After settling in to the company, I started delving into BDD (Behaviour-Driven Development), SpecFlow, and Selenium.

BDD and SpecFlow

SpecFlow is a C# framework for defining your tests in the Cucumber Given, When, Then format which uses the Gherkin parser. Each test becomes a Scenario, and a number of scenarios are grouped into Features.

This allowed for writing tests that were easy to understand by all areas of the team. The hardest part we found was trying to define a consistent DSL (Domain Specific Language) which would also allow the use of an ubiquitous language. This approach helps with DDD (Domain-Driven Design), if your team wants to go that way.

We were aiming for a situation where any member of the team would be able to write the tests and wouldn’t need to know anything about how these tests would actually be executed.

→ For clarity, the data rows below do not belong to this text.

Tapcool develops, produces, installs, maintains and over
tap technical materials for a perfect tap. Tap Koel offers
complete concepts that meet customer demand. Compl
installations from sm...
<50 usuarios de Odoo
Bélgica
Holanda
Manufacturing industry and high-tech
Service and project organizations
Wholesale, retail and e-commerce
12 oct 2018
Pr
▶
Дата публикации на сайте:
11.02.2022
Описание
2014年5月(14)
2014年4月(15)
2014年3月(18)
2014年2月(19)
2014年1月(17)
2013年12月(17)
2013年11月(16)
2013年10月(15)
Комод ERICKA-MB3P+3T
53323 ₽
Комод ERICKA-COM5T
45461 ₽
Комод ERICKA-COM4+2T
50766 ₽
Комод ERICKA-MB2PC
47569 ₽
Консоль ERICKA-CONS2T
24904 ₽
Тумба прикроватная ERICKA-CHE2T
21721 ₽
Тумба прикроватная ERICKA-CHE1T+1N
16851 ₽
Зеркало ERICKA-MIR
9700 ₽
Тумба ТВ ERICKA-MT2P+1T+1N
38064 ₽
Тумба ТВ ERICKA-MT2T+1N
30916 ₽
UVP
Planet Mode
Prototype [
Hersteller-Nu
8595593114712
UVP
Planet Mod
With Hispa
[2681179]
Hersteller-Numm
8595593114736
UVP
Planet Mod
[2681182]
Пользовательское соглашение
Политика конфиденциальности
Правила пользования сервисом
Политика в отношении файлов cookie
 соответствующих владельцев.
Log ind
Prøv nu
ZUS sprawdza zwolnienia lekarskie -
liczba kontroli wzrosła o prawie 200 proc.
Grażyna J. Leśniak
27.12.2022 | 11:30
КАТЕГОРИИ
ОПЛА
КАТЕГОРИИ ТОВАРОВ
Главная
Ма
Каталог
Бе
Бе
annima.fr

Beneath SpecFlow, we were using Selenium to control the browsers and devices (through Appium). Selenium was a great tool to work with. I ended up doing what many sources suggested, which was to create my own abstraction layer over Selenium to make some things a little easier. Doing it this way also made it easier for me to automate devices and browsers through the same interfaces. It took a while to fully understand how it worked on different browsers, and how to get around some of the quirks, but overall it was nice to work with.

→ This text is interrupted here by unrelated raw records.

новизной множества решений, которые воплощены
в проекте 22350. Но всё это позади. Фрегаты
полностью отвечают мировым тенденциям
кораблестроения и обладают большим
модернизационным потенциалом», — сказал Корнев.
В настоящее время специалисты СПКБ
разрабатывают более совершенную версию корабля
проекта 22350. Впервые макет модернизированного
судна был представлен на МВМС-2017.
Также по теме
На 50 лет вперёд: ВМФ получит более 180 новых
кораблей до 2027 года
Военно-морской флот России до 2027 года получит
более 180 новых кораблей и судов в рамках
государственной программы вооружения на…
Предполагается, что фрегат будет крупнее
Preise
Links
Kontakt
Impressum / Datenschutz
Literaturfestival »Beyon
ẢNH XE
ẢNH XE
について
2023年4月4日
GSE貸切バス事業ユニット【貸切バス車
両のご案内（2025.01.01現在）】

I created a framework to manage our implementation of these tools so that we could have automated tests on all of our projects. I initially had the intention of extending this framework to automate the legacy Windows desktop applications, but we abandoned this idea due to time constraints.

I wanted to change as little as possible in the code itself, so I implemented my own take on the page object pattern. Rather than use classes, I decided to put all the page and element details into configuration files. This worked out great, but was a little confusing to some members of the team, so I then went on to rebuild the whole thing to use the more “classic” approach.

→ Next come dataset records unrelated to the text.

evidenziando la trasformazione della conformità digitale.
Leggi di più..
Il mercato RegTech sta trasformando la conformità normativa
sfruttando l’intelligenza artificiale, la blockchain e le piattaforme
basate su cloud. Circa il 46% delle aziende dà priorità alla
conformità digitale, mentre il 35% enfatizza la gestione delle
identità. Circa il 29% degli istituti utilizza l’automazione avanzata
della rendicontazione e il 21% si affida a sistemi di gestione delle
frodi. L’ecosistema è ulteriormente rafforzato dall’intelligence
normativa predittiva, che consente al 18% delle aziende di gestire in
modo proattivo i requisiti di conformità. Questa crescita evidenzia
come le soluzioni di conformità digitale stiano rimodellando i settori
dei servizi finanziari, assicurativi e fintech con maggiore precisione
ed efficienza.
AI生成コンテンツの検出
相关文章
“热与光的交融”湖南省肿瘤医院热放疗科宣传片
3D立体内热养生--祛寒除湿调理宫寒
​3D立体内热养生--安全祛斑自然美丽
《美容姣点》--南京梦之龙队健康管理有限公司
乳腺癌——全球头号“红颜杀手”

I wasn’t too fond of this as there were just so many class files involved which were all very similar, even after I broke the pages down into reusable components.

If I ever go back to creating my own automated testing framework, which I may do at some point, I think I’d like to create it in such a way that both approaches were possible.

Continuous Integration

At the company, we didn’t have anyone working on CI. After my short time at Cloudsoft, I was keen to get automated builds across all projects. I started out working on Jenkins without any build scripts. We would add the required build steps directly into Jenkins, which wasn’t ideal. I did most of the build alterations directly in MSBuild, which was pretty unpleasant.

Months later, we moved to building on TeamCity, and I started to learn the basics of F# so that we could use Fake (F# MAKE) as our build scripting tool. TeamCity would simply execute a build.bat file, and wait for the artefacts. This approach made it much easier to modify our build process, and would have made it easy to move to any other build server if it was needed.

The hardest part about working with Fake, was the difficulty in Googling for help on the topic.

Continuous Deployment

With everything automatically building, testing itself, and pushing out shared libraries correctly, I then moved to making the applications deploy after successful builds. Our Head of Software Development, who moved us onto TeamCity, also suggested using Octopus Deploy.

Octopus was like magic; with little configuration, you could easily deploy a .Net application or website out to an environment and promote it to the next when you were satisfied with its performance. Once we had an understanding of everything that Octopus needed to work as best it could, we had it managing our biggest projects across four different environments.


Overall, this was quite the departure from Games Development. I haven’t touched C++, AI, graphics, or physics in years, and I imagine I would struggle to pick that back up. I had the intention of cleaning up most of my university work so that I could proudly display it on GitHub, but I feel that will be much more of a challenge now… and probably isn’t really worth doing.

Learning about the various different areas of software development was a struggle, but very worthwhile. I didn’t get to do as much “proper” development as I would have liked, but at least my time at G2G3 gave me a good understanding of areas that I probably would not have learned about otherwise.